[Provided entries — start]

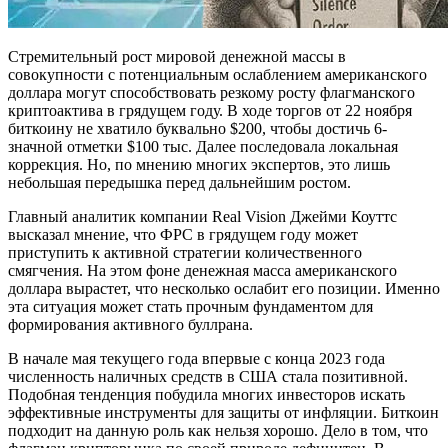
Стремительный рост мировой денежной массы в
совокупности с потенциальным ослаблением американского
доллара могут способствовать резкому росту флагманского
криптоактива в грядущем году. В ходе торгов от 22 ноября
биткоину не хватило буквально $200, чтобы достичь 6-
значной отметки $100 тыс. Далее последовала локальная
коррекция. Но, по мнению многих экспертов, это лишь
небольшая передышка перед дальнейшим ростом.
Главный аналитик компании Real Vision Джейми Коуттс
высказал мнение, что ФРС в грядущем году может
приступить к активной стратегии количественного
смягчения. На этом фоне денежная масса американского
доллара вырастет, что несколько ослабит его позиции. Именно
эта ситуация может стать прочным фундаментом для
формирования активного буллрана.
В начале мая текущего года впервые с конца 2023 года
численность наличных средств в США стала позитивной.
Подобная тенденция побудила многих инвесторов искать
эффективные инструменты для защиты от инфляции. Биткоин
подходит на данную роль как нельзя хорошо. Дело в том, что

[Provided entries — finish]

### Work required
Using the entries above, give the number of lines that carry the string "американского", without anything else.

### Task solution
2